A couple of pages into Apologie pour l’histoire, Marc Bloch borrows a line from Leibnitz on one of the chief motivations for doing history: the pleasure of learning singular things. “Let’s not remove its share of poetry from our discipline,” he continues, “and above all, let’s not blush about it, as I’ve caught some people doing.” (This is a very chatty translation of Bloch’s elegant formal French.) Still: there needs to be a larger intellectual justification for doing history, too, and that’s what the rest of his book is about.
My academic training was in Arabic and Middle Eastern studies: it wasn’t until I was already a postdoc, and found myself spending a Christmas break reading history books for pleasure rather than for work, that I realized I’d become a historian. Since then, when I’m asked for my profession on official forms, ‘historian’ is what I write. But, like many other people who come into history from other disciplines, I often feel that I missed out on some important basics: methodological training, familiarity with the big books and key debates, a sense of overarching narrative to start, or depart, from. This blog was originally meant to help me fill in some of those blanks, so that I’d be doing more than learning singular things. But over time it’s become a bit more focused on my own research, as well as being updated less frequently.

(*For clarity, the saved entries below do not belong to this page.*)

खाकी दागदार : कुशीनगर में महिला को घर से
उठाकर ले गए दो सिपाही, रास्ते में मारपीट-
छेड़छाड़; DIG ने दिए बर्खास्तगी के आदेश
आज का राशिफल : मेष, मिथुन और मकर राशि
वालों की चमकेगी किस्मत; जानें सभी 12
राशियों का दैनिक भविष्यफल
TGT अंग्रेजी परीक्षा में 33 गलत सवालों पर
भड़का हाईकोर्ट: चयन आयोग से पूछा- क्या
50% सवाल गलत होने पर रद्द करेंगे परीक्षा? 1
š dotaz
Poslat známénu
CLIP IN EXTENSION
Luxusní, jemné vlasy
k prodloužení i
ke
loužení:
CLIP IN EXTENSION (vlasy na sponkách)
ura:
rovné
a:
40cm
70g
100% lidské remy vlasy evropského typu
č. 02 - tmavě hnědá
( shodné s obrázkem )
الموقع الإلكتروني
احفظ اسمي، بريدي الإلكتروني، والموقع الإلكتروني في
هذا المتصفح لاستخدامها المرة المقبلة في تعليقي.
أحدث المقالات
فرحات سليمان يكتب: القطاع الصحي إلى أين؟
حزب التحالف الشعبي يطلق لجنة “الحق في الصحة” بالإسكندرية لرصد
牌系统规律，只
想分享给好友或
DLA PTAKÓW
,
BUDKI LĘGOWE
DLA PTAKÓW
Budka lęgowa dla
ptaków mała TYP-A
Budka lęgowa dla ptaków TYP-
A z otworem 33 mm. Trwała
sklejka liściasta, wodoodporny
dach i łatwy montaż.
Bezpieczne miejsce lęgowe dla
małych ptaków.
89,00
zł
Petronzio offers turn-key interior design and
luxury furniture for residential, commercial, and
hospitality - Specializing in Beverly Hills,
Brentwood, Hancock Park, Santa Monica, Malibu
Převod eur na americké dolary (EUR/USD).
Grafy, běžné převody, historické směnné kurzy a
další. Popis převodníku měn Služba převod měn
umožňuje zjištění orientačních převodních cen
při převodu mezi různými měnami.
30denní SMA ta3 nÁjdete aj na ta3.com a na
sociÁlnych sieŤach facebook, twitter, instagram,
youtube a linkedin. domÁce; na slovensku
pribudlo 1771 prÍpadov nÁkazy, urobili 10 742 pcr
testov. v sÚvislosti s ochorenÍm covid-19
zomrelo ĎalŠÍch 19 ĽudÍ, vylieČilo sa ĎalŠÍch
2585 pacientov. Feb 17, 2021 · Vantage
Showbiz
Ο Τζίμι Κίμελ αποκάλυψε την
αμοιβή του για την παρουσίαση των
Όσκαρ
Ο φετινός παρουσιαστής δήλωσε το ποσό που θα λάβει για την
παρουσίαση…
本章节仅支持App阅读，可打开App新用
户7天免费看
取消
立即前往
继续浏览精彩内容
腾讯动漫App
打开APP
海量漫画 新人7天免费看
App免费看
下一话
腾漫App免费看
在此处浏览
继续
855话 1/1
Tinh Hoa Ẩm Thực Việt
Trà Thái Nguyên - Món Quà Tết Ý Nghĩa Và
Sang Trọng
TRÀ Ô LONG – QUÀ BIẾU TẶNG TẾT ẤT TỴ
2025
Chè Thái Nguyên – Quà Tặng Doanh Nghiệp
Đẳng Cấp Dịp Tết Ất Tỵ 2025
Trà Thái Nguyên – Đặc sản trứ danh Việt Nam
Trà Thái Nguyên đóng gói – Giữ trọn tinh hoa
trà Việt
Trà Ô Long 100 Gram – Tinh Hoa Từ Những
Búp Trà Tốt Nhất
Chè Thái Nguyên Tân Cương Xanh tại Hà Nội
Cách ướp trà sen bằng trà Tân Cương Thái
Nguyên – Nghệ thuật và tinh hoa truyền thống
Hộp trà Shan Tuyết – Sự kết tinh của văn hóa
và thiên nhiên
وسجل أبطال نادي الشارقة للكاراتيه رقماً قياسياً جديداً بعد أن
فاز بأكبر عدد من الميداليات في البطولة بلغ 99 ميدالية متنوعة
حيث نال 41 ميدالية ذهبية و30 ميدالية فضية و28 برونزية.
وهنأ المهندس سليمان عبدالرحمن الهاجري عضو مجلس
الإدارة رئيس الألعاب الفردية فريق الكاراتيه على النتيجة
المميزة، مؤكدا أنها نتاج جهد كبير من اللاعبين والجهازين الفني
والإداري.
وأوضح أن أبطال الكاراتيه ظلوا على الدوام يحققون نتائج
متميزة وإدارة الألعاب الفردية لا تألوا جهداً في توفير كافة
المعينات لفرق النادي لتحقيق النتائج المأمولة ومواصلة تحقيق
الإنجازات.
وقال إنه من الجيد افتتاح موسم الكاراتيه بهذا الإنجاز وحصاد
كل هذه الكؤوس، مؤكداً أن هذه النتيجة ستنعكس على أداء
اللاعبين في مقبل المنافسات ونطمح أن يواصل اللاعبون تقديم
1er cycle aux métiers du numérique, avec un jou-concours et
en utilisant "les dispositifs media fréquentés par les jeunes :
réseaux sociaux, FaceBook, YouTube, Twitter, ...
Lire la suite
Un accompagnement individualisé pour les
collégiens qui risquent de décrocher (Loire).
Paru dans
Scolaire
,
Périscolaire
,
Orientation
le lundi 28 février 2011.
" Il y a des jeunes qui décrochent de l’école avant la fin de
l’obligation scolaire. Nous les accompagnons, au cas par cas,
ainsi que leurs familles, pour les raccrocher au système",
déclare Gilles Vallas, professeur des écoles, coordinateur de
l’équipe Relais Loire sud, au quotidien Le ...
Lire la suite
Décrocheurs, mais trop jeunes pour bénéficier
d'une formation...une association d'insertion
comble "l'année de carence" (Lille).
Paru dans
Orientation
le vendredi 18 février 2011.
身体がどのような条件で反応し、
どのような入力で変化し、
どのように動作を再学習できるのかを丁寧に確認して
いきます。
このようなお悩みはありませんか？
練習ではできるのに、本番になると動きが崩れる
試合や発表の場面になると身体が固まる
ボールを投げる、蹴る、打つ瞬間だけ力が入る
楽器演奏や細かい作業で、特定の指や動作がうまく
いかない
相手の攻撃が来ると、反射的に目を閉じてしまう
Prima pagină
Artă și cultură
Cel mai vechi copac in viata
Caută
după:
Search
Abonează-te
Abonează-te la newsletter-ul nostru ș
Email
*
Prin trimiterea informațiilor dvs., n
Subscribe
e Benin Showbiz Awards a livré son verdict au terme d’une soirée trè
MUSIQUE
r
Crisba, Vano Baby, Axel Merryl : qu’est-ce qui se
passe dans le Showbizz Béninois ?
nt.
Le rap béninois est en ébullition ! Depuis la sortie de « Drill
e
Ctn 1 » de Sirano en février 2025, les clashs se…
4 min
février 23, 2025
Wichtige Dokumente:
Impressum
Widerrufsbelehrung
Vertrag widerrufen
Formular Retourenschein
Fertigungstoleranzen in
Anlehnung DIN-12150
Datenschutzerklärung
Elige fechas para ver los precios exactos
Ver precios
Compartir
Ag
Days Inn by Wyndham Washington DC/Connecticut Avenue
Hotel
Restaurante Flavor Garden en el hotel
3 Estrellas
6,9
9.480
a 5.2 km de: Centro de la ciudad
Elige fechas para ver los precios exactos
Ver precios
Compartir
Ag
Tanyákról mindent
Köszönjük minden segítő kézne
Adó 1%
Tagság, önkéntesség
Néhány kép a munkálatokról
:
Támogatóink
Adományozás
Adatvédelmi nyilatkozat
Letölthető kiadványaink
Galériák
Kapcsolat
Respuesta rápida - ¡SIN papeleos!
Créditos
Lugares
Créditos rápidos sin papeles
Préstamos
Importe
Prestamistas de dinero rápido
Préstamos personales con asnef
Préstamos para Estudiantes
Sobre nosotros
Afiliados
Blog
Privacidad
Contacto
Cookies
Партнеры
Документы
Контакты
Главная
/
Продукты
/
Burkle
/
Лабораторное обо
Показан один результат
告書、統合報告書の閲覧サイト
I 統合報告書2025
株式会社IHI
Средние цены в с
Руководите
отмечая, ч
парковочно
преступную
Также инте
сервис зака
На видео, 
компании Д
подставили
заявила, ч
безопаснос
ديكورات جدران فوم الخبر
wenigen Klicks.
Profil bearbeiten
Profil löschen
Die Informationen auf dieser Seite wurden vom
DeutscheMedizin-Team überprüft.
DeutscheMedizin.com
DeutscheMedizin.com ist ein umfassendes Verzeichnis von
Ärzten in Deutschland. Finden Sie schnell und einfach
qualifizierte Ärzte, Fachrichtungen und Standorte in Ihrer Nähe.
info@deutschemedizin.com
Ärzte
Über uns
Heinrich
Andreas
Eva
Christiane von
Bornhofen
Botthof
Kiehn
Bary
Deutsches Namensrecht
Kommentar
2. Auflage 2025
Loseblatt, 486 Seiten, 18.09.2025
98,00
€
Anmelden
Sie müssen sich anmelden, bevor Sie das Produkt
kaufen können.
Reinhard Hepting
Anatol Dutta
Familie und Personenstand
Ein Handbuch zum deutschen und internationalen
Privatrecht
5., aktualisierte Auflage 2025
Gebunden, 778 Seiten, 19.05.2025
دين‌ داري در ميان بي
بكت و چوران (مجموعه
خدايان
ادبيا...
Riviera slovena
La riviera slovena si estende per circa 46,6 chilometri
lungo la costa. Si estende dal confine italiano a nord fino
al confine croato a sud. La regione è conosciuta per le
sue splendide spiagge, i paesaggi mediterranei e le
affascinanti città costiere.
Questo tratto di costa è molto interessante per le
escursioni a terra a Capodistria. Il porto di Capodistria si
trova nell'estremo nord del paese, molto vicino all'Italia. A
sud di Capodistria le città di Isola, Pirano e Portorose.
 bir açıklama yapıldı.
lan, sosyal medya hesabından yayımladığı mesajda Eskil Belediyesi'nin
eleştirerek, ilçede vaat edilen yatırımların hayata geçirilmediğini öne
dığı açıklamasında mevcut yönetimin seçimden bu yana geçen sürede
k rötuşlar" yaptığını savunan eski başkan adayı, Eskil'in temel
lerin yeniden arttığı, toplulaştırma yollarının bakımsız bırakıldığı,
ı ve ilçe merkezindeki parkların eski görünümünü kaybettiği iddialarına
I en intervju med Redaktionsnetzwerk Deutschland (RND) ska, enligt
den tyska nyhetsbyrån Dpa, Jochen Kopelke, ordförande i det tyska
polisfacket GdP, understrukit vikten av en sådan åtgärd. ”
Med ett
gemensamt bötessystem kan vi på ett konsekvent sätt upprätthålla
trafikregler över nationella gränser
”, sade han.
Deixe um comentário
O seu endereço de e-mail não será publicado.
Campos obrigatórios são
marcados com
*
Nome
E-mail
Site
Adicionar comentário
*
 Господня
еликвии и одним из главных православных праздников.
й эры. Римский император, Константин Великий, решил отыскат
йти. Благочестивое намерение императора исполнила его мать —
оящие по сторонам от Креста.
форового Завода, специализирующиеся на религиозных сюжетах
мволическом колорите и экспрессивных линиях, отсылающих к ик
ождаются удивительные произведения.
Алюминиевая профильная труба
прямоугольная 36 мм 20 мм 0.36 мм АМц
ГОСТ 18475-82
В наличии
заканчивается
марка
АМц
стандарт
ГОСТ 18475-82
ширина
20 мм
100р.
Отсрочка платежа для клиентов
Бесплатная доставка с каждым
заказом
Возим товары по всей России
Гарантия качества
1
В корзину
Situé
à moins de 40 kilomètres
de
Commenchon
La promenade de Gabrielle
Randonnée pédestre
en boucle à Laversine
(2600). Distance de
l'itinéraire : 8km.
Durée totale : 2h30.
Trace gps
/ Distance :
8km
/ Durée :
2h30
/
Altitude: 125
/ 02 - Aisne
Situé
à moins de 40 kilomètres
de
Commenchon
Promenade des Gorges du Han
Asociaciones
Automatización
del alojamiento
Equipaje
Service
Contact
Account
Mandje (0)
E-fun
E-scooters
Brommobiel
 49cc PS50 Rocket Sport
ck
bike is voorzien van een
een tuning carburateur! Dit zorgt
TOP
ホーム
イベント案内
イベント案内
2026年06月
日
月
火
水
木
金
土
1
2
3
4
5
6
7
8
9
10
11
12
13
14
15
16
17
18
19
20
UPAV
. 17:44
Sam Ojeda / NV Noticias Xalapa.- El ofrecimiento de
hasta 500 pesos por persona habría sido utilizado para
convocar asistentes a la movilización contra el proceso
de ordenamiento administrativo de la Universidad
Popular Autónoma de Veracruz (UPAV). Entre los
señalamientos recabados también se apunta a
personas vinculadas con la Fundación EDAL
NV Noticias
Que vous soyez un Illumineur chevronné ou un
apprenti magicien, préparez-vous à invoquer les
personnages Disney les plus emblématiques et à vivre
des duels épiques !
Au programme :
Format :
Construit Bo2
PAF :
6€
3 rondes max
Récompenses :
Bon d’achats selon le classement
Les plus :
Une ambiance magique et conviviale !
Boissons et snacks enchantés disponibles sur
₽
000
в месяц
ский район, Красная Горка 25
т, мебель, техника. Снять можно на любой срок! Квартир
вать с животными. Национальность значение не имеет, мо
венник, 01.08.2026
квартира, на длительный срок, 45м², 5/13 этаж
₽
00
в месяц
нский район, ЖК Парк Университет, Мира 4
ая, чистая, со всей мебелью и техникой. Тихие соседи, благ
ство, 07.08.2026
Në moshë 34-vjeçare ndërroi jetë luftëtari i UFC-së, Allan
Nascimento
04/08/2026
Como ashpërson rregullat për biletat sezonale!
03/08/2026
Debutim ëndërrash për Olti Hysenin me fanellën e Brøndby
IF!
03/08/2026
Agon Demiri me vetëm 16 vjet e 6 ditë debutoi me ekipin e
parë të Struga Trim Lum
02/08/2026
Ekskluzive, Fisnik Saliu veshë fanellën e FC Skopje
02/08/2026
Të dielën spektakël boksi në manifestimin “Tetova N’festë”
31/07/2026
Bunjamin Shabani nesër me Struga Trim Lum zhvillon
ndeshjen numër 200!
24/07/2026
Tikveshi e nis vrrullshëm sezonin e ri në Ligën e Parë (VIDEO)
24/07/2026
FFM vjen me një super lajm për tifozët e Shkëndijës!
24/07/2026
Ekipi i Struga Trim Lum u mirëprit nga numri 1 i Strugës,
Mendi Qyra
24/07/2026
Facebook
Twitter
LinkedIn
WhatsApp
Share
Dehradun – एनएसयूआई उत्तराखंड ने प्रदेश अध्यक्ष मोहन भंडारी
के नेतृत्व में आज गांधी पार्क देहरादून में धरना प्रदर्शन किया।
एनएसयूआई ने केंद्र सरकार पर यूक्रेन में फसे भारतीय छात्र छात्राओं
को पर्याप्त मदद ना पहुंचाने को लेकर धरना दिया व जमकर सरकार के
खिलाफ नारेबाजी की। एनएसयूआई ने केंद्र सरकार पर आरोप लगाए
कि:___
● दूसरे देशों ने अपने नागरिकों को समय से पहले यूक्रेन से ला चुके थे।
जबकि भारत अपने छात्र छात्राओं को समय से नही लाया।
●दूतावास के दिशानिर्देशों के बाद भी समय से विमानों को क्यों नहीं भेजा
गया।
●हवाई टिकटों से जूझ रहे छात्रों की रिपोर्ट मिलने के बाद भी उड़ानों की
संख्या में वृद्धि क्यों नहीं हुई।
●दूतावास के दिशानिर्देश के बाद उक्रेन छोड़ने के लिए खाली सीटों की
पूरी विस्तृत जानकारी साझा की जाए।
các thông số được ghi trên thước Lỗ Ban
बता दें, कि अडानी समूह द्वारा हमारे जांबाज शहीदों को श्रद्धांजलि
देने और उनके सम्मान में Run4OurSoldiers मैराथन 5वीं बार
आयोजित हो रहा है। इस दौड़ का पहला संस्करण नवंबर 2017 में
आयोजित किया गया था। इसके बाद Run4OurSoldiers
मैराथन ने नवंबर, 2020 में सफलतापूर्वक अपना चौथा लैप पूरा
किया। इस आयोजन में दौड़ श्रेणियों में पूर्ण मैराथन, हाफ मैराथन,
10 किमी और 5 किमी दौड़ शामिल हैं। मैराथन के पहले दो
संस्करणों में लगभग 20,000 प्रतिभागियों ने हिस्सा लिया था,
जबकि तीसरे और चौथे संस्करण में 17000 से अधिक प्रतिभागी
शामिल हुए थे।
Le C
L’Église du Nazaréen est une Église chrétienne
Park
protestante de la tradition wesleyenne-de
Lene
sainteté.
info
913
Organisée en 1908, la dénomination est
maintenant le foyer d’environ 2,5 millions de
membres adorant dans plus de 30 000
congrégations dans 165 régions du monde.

My name is Benjamin Thomas White.* I teach at the University of Glasgow, and if you want to contact me the details are on my staff page. You can find some of my stuff here. I wrote this book. And I’m on Twitter: @rain_later.
*Actually it’s Ben White. I use my full name professionally because earlier in my career I needed to distinguish myself from this chap, who also writes books about the Middle East. These days I’m mistaken for him less often because my focus is now on refugee history, but the name has stuck.